A. B. : Mon constat est que le marché pharmaceutique marocain a été particulièrement résilient, même durant les moments les plus difficiles de la pandémie. L’approvisionnement des pharmacies et des hôpitaux a continué de manière normale, à l’exception de quelques tensions, et quelques rares pénuries sur certains produits utilisés dans le protocole thérapeutique de la Covid-19. Le secteur des dispositifs et des équipements médicaux a aussi joué son rôle en fournissant les produits nécessaires, qu’il s’agisse de consommables tels que les bavettes ou les gels hydroalcooliques ou des équipements plus lourds tels que les respirateurs ou les lits de réanimation. Cette résilience s’explique par une fabrication locale qui touche près de 80% en volume des médicaments commercialisés au Maroc et une partie non négligeable de dispositifs médicaux (DM) et équipements qui commencent à être fabriqués au Maroc. Mais il est important de préciser que les pénuries constatées ont touché essentiellement les produits importés et en situation de quasi-monopole. Les industries pharmaceutiques ont continué à fonctionner pendant toute la période de pandémie avec la mise en place de mesures de protection, et malgré les difficultés logistiques d’approvisionnement en matières premières et l’augmentation des coûts de ces matières premières.
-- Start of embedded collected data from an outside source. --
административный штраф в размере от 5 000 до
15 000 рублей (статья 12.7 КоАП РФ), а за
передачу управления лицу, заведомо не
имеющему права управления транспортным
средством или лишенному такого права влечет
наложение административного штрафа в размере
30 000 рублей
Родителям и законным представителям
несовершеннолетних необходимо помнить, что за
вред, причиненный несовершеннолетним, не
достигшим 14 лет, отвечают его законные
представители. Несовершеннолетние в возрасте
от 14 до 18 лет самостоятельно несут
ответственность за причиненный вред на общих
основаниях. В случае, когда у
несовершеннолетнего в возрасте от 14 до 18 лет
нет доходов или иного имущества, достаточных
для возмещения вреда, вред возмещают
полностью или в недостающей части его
Il faut rappeler que la trajectoire pharmaceutique du Maroc était tout autre que celle des pays européens, et notamment de la France que vous venez de citer.
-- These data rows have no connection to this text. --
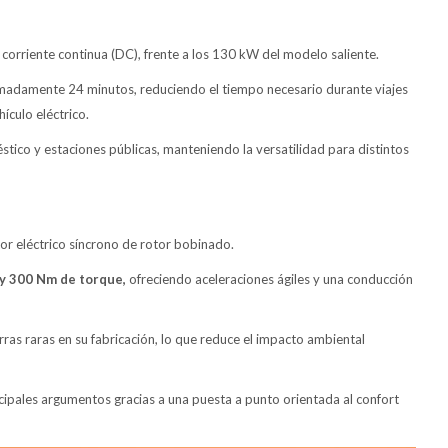
rriente continua (DC), frente a los 130 kW del modelo saliente.
imadamente 24 minutos, reduciendo el tiempo necesario durante viajes
ículo eléctrico.
stico y estaciones públicas, manteniendo la versatilidad para distintos
r eléctrico síncrono de rotor bobinado.
 y 300 Nm de torque,
ofreciendo aceleraciones ágiles y una conducción
erras raras en su fabricación, lo que reduce el impacto ambiental
ipales argumentos gracias a una puesta a punto orientada al confort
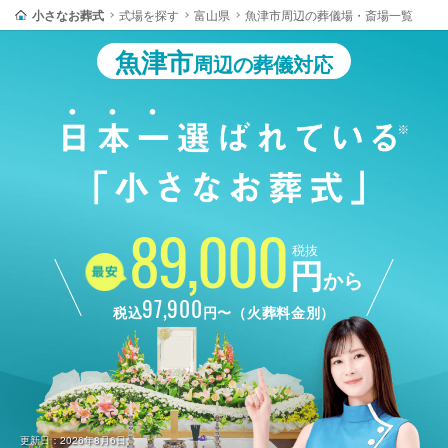
小さなお葬式
式場を探す
富山県
魚津市周辺の葬儀場・斎場一覧
魚津市
周辺の葬儀対応
89,000
税抜
円
から
97,900
税込
円〜（火葬料金別）
更新日：2026年8月6日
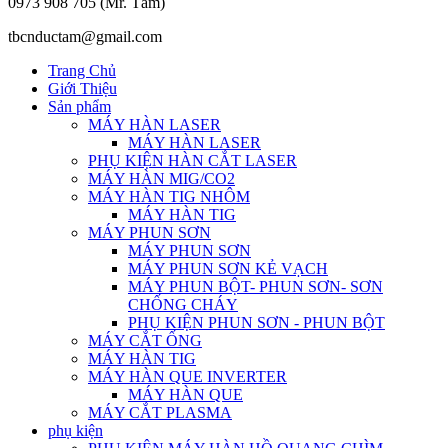
0973 908 705 (Mr. Tâm)
tbcnductam@gmail.com
Trang Chủ
Giới Thiệu
Sản phẩm
MÁY HÀN LASER
MÁY HÀN LASER
PHỤ KIỆN HÀN CẮT LASER
MÁY HÀN MIG/CO2
MÁY HÀN TIG NHÔM
MÁY HÀN TIG
MÁY PHUN SƠN
MÁY PHUN SƠN
MÁY PHUN SƠN KẺ VẠCH
MÁY PHUN BỘT- PHUN SƠN- SƠN
CHỐNG CHÁY
PHỤ KIỆN PHUN SƠN - PHUN BỘT
MÁY CẮT ỐNG
MÁY HÀN TIG
MÁY HÀN QUE INVERTER
MÁY HÀN QUE
MÁY CẮT PLASMA
phụ kiện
Les puissances pharmaceutiques européennes avaient choisi de délocaliser leurs productions vers les pays asiatiques et notamment vers l’Inde et la Chine et ce, dès les années 70. Les pays européens n’étaient pas très vigilants vis-à-vis de leur forte dépendance à l’égard des pays tiers et n’ont pris conscience de la nécessité de leur souveraineté sanitaire que pendant la pandémie de la Covid-19. Aujourd’hui, de nombreuses voix s’élèvent dans ces pays pour demander une relocalisation de leurs industries pharmaceutiques dans leur pays d’origine. Cela ne sera ni facile ni rapide. Ces pays ont perdu un savoir-faire industriel dans la production pharmaceutique, et on estime que dans ces cas, il faudrait près de 5 ans pour qu’ils puissent se réapproprier le savoirfaire perdu, sans compter les coûts de production qui seront plus importants et qui vont se traduire soit par des augmentations importantes des prix, soit par des baisses substantielles des rentabilités industrielles. Par contre, au Maroc, la volonté politique forte de feu Hassan II d’installer une industrie pharmaceutique de production locale explique la naissance, puis le développement de l’industrie pharmaceutique, avec l’implication aussi bien d’opérateurs industriels nationaux qu’internationaux avec des transferts continus de technologies pharmaceutiques. Quant à imaginer une pénurie des produits aussi couramment utilisés que le paracétamol ou l’amoxicilline, c’est pratiquement impossible.
Ces deux produits ne sont pas importés du bout du monde, mais fabriqués localement depuis plusieurs décennies et je vais vous donner quelques chiffres. En 2021, ce sont chaque année près de 49,4 millions de boîtes de paracétamol seul ou en association qui sont fabriquées au Maroc et écoulées à travers les pharmacies, dont 12,8 millions de boites de paracétamol seul. Quant à l’amoxicilline seule ou en association, ce sont 12,5 millions de boites, dont 7,4 millions d’amoxicilline seule qui sont produites et écoulées dans les pharmacies, sans compter les appels d’offres hospitaliers pour ces types de produits. De plus, aucun de ces produits n’est en monopole : pour le paracétamol seul ou en association, le marché compte 44 marques sous 134 formes et présentations. Dans le cas de l’amoxicilline seule ou associée, ce sont 33 marques et 242 formes et présentations. Ce ne sont là que deux exemples parmi des milliers. C’est le développement des médicaments génériques qui a permis cette grande disponibilité et une forte concurrence. De plus, le Maroc est de plus en plus vigilant à sa souveraineté sanitaire et à la sécurisation de ses approvisionnements en médicaments et autres produits de santé.